• **Task item**:
Whenever the string "destinataire" turns up in a line of the data below, copy that line.

• **Task input**:

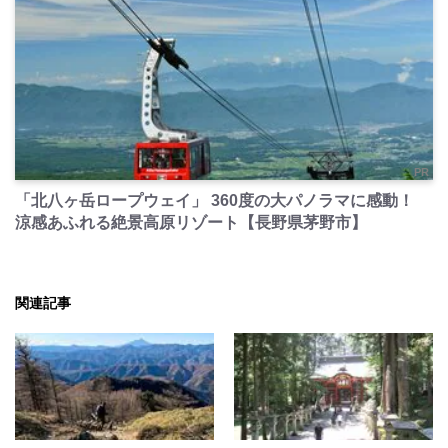
PR
「北八ヶ岳ロープウェイ」 360度の大パノラマに感動！
涼感あふれる絶景高原リゾート【長野県茅野市】
関連記事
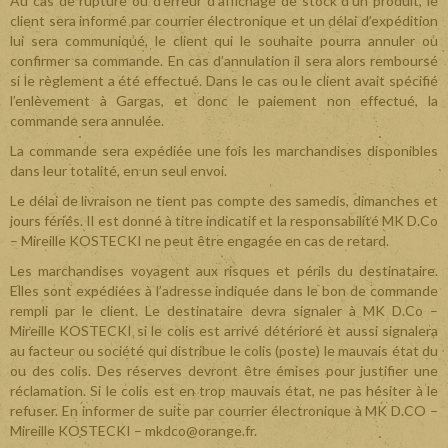
Au cas de rupture ou d’erreur d’affichage de stock d’un produit, le
client sera informé par courrier électronique et un délai d’expédition
lui sera communiqué, le client qui le souhaite pourra annuler ou
confirmer sa commande. En cas d’annulation il sera alors remboursé
si le règlement a été effectué. Dans le cas ou le client avait spécifié
l’enlèvement à Gargas, et donc le paiement non effectué, la
commande sera annulée.
La commande sera expédiée une fois les marchandises disponibles
dans leur totalité, en un seul envoi.
Le délai de livraison ne tient pas compte des samedis, dimanches et
jours fériés. Il est donné à titre indicatif et la responsabilité MK D.Co
– Mireille KOSTECKI ne peut être engagée en cas de retard.
Les marchandises voyagent aux risques et périls du destinataire.
Elles sont expédiées à l’adresse indiquée dans le bon de commande
rempli par le client. Le destinataire devra signaler à MK D.Co –
Mireille KOSTECKI si le colis est arrivé détérioré et aussi signalera
au facteur ou société qui distribue le colis (poste) le mauvais état du
ou des colis. Des réserves devront être émises pour justifier une
réclamation. Si le colis est en trop mauvais état, ne pas hésiter à le
refuser. En informer de suite par courrier électronique à MK D.CO –
Mireille KOSTECKI – mkdco@orange.fr.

• **Reply**:
Les marchandises voyagent aux risques et périls du destinataire.
rempli par le client. Le destinataire devra signaler à MK D.Co –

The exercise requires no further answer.